The Broadcast VOICES Act establishes an FCC-administered tax certificate program to incentivize the sale of broadcast stations to socially disadvantaged individuals and creates a tax credit for donating stations to qualifying training organizations.
Gary Peters
Senator
MI
The Broadcast VOICES Act aims to increase ownership diversity in the broadcasting industry by incentivizing sales to socially disadvantaged individuals through a temporary tax certificate program. It also requires the FCC to report on current ownership statistics and recommend future growth strategies. Furthermore, the bill establishes a new tax credit for donating broadcast stations to qualified training organizations.
The newly proposed Broadcast Varied Ownership Incentives for Community Expanded Service Act—or the Broadcast VOICES Act—is essentially a tax policy move designed to shake up who owns the country’s radio and TV stations. Right now, ownership diversity is low: Congress notes that less than 4% of full-power commercial TV stations are minority-owned. This bill tries to fix that using a powerful incentive: the ability for station owners to defer capital gains taxes when they sell to a qualified diverse buyer.
Section 5 of the Act creates a new tax certificate program run by the Federal Communications Commission (FCC). If you own a broadcast station and sell it to a buyer who qualifies as being ‘owned and controlled by socially disadvantaged individuals,’ you can apply for this certificate. What does ‘socially disadvantaged’ mean here? It refers to women or anyone who has faced racial or ethnic prejudice or cultural bias because of their group identity. If the sale qualifies, the seller can treat the transaction as an ‘involuntary conversion’ for tax purposes—meaning they don't have to pay taxes on the profit right away, effectively deferring that payment. The FCC must cap this benefit at $50 million per single sale, and the program is set to expire after 16 years.
For the seller to keep that sweet tax deferral, the new diverse owners have to hold onto and control the station for a minimum of two years and a maximum of three years. During this holding period, the new owners must certify to the FCC every 180 days that they are still meeting the ownership and management requirements. If the new owner fails to comply, the FCC notifies the IRS, and the original seller’s tax break is immediately revoked. That means the seller suddenly has to recognize that gain and pay the tax bill they thought they had deferred. This puts a real premium on the new owners’ stability and compliance, and it creates a long-term compliance headache for both the FCC and the IRS, who have to track these deferred gains.
Beyond the sale incentive, Section 6 introduces a brand-new tax credit for station owners who choose to donate their stations instead of selling them.

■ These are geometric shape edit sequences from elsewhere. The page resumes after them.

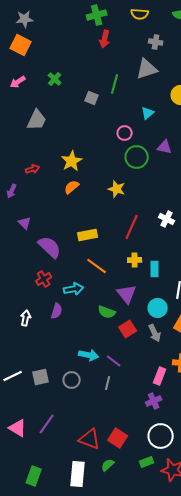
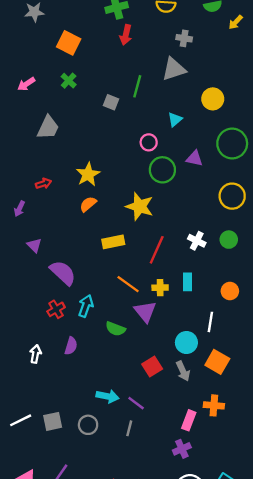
orange square: (21, 45) -> (69, 43), moved
yellow star: (117, 189) -> (140, 206), size x1.4
yellow rectangle: (88, 235) -> (113, 242), moved
orange line: (97, 266) -> (128, 284), moved
cyan rectangle: (155, 269) -> (188, 282), moved
cyan arrow: (74, 289) -> (86, 306), moved, turned -60
purple triangle: (127, 294) -> (145, 312), moved
green semicircle: (107, 312) -> (116, 329), moved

If an owner donates a station to a charity that specifically focuses on training socially disadvantaged individuals in broadcast station operation, they can claim a tax credit equal to the fair market value of the donation. This is a significant break, but there’s a critical trade-off: if you take this credit, you cannot also claim the standard charitable tax deduction for that same contribution. You have to pick one. This provision aims to build up the pipeline of future diverse owners by funding training organizations with real assets.

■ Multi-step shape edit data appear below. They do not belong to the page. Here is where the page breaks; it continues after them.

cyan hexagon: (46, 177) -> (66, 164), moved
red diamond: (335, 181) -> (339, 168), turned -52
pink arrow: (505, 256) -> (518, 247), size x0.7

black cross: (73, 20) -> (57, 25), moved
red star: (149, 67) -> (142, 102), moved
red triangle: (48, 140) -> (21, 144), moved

While this bill is focused on media owners and tax code, it matters to the rest of us. If successful, the goal is to increase the diversity of voices and viewpoints on our local airwaves, which could change the information we consume. However, these incentives come at a cost. The tax deferrals and new tax credits are considered tax expenditures—money the government isn't collecting—which ultimately shifts the cost of encouraging media diversity onto the general taxpayer base. Furthermore, the bill relies on the FCC to establish clear rules and oversight for who exactly qualifies as a ‘socially disadvantaged individual’ and how they must manage the station to maintain compliance, which could be complex to enforce given the two-to-three-year holding requirement.